But all that Miral noticed (aside
from the bit about no junk) was that it also contained no mommy. Determined to
find her mother, she started to turn back to the door when it opened and two
women walked in. Seeing the strangers, Miral jumped behind a console that stood
near the wall and decided to hide.
A stocky Bolian woman strolled over
to a console on the opposite side of the room and looked at its data.
"Looks like Crawler 37 is down."
"Darn," the second woman
(an Andorian) replied. "What did it get stuck on this time, Rona?"
The first woman, Lt. (j.g.) Rona,
peered out the large window over the console and then checked another console. "Looks like it's some scaffolding this time around."
She looked up at the second woman, "You wanna take it out this time, Arah?"
Lt. (j.g.) Arah
Taval let out a chuckle, "Sure, I'll take it
this time." She giggled as she walked over to a replicator on the wall,
"I'll even bring it home in one piece for you."
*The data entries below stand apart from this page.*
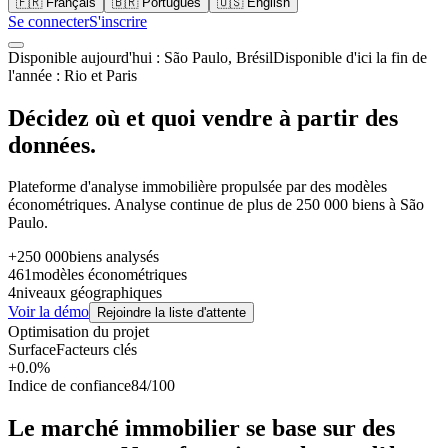
🇫🇷
Français
🇧🇷
Português
🇺🇸
English
Se connecter
S'inscrire
Disponible aujourd'hui : São Paulo, Brésil
Disponible d'ici la fin de
l'année : Rio et Paris
Décidez où et quoi vendre à partir des
données.
Plateforme d'analyse immobilière propulsée par des modèles
économétriques. Analyse continue de plus de 250 000 biens à São
Paulo.
+250 000
biens analysés
461
modèles économétriques
4
niveaux géographiques
Voir la démo
Rejoindre la liste d'attente
Optimisation du projet
Surface
Facteurs clés
+0.0%
Indice de confiance
84/100
Le marché immobilier se base sur des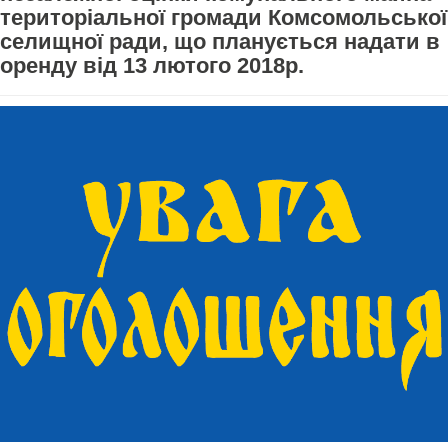
територіальної громади Комсомольської
селищної ради, що планується надати в
оренду від 13 лютого 2018р.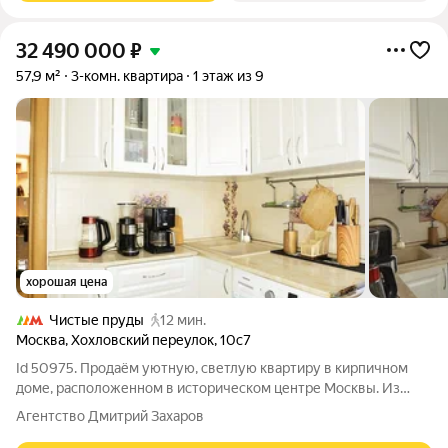
32 490 000
₽
57,9 м²
3-комн. квартира
1 этаж из 9
хорошая цена
Чистые пруды
12 мин.
Москва
,
Хохловский переулок
,
10с7
Id 50975. Продаём уютную, светлую квартиру в кирпичном
доме, расположенном в историческом центре Москвы. Из
окон открывается вид на тихий, зеленый двор и
Агентство Дмитрий Захаров
архитектурные достопримечательности. Фактически квартира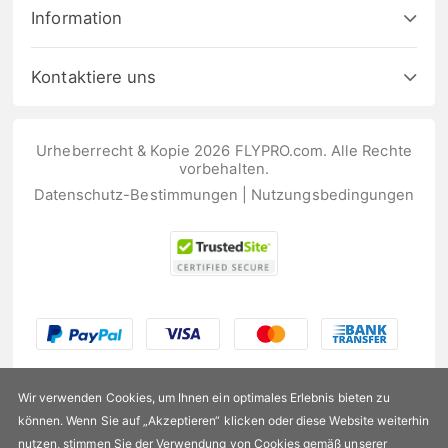
Information
Kontaktiere uns
Urheberrecht & Kopie 2026 FLYPRO.com. Alle Rechte
vorbehalten.
Datenschutz-Bestimmungen
|
Nutzungsbedingungen
Wir verwenden Cookies, um Ihnen ein optimales Erlebnis bieten zu
können. Wenn Sie auf „Akzeptieren“ klicken oder diese Website weiterhin
nutzen, stimmen Sie der Verwendung von Cookies gemäß unserer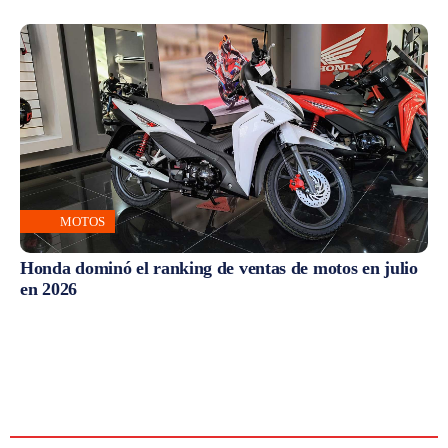
MOTOS
Honda dominó el ranking de ventas de motos en julio
en 2026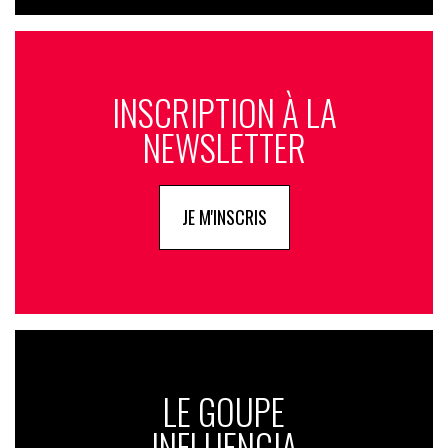
INSCRIPTION À LA
NEWSLETTER
JE M'INSCRIS
LE GOUPE
INFLUENCIA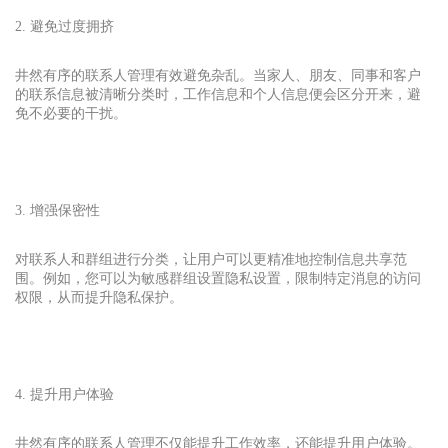
2. 避免过度拥挤
井然有序的联系人管理有效避免杂乱。当家人、朋友、同事和客户
的联系信息被清晰分类时，工作信息和个人信息便会区分开来，避
免不必要的干扰。
3. 增强保密性
对联系人和群组进行分类，让用户可以更精准地控制信息共享范
围。例如，您可以为敏感群组设置隐私设置，限制特定消息的访问
权限，从而提升隐私保护。
4. 提升用户体验
井然有序的联系人管理不仅能提升工作效率，还能提升用户体验。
Rona looked at her friend and then
said with light deadpanned sarcasm, "Yeah, I suppose that would be all
right… What is that?" Rona's
attention was diverted by her companion's glass of a nauseating looking black
bubbly liquid.
"The juice of
the gods! A traditional Terran drink, it's called 'Kokakola'
or something like that. Dave loves the stuff." The wiry blue woman walked
over to a large desk-mounted console surrounded by displays. "He says it's
loaded with caffeine."
Rona gave a snort closely followed
by a grin and a slow shake of her head. "Programmers and caffeine…"
Arah sat
down at the controls on the console and now cautiously maneuvered the controls.
She bounced back in her seat when she was done, turning to Rona with a wry
smile. "There! Crawler 37 is now unstuck,"
"Good! We can't lose another
robotic painter in the scaffolding again like that."
"Awww…
I wanted to go out in the EVA suit and pull it out off the hull of the ship
this time. You get to have all the fun. Humph!" Arah
turned her head in mock pouting.
Rona smiled, "Don't worry. I'm
sure we'll need you to go out there sometime soon."
"Oh,
goody!" Arah exclaimed with mock
giddiness.
Rona walked
over to a counter and pulled a damaged robotic painting unit off of a shelf and
placed it on a nearby workbench. It was what was known as a POHPU,
or Primary Outer Hull Painting Unit and served to follow behind the robotic
bulkhead sealers via a series of optic sensors.
Rona
examined the box that lay on the workbench, "Well, I'm going to work on
POHPU 15. It's not quite ready to go out again." She opened a panel on the
square unit's back and started prodding it with a hyperspanner. The box sparked
and started to roll off the table on its own accord before Rona stopped it.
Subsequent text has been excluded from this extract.